*** Source data Section Begins ***

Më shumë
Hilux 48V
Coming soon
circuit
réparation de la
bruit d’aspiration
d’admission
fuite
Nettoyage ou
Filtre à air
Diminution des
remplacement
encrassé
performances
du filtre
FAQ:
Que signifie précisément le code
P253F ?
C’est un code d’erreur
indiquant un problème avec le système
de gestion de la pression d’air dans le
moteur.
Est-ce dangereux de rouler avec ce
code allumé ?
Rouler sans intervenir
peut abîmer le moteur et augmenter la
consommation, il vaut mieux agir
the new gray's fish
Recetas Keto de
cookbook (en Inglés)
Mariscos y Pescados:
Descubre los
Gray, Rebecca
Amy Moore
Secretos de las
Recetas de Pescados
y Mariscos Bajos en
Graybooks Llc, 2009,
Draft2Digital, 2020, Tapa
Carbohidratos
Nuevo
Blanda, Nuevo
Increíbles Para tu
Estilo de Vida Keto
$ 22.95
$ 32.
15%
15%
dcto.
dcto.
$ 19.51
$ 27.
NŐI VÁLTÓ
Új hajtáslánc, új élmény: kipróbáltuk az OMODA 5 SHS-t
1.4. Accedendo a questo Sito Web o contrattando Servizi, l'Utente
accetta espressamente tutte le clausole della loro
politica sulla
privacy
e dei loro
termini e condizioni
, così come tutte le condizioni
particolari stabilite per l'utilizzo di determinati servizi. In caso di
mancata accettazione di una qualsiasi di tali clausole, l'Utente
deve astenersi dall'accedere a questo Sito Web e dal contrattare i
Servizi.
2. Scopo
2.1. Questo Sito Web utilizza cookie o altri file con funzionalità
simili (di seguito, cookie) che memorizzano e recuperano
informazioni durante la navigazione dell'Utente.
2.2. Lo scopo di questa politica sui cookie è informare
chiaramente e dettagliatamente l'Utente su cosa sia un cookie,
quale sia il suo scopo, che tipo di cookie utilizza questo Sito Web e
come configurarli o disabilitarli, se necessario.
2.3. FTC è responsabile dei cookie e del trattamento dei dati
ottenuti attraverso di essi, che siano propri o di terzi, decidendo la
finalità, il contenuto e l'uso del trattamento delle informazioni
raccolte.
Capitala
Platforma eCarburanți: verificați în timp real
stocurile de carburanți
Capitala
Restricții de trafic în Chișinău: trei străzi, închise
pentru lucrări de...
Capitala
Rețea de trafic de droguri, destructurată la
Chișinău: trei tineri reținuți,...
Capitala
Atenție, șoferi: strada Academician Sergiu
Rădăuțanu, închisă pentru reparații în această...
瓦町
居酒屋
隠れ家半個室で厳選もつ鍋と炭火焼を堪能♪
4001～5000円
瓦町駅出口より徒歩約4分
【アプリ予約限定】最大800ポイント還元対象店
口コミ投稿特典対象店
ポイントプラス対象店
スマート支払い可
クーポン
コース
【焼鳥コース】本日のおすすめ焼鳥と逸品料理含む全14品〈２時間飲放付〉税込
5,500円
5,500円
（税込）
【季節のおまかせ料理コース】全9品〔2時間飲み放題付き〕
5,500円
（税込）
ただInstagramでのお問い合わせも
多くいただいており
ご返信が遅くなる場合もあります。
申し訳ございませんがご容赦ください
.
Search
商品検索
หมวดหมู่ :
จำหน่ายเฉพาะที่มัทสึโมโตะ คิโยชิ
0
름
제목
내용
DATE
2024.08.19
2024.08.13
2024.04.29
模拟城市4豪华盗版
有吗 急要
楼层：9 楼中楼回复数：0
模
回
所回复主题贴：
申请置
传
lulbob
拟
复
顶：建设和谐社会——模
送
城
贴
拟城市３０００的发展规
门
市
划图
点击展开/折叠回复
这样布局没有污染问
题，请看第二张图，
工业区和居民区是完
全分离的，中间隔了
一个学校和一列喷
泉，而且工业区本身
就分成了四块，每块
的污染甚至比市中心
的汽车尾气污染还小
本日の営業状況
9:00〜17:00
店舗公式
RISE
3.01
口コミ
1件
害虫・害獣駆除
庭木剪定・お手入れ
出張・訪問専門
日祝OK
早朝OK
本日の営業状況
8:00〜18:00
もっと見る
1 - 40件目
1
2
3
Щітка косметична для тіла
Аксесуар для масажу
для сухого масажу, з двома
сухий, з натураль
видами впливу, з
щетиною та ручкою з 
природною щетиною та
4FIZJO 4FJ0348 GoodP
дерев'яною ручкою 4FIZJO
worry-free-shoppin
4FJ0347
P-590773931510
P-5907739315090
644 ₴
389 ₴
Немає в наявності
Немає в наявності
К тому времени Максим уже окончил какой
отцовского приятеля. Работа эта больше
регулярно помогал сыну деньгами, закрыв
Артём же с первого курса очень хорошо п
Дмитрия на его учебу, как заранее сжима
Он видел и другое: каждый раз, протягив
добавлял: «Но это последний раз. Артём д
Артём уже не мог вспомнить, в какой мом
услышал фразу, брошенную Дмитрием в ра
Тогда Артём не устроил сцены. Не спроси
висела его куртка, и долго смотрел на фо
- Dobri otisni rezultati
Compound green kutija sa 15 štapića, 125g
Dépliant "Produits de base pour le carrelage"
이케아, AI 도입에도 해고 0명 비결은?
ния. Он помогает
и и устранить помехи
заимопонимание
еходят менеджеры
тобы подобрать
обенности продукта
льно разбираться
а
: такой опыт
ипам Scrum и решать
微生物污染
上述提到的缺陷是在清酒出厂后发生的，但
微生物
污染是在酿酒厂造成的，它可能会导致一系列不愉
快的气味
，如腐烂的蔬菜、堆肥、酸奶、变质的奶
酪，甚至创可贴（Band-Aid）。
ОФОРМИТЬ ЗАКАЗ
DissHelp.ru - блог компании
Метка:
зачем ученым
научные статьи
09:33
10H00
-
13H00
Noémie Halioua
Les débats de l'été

*** Source data Section Ends ***

**Exercise requirements**
From the line containing "научные статьи" down to the last line of the records above, print every line exactly, with both ends kept.

**Result below**
научные статьи
09:33
10H00
-
13H00
Noémie Halioua
Les débats de l'été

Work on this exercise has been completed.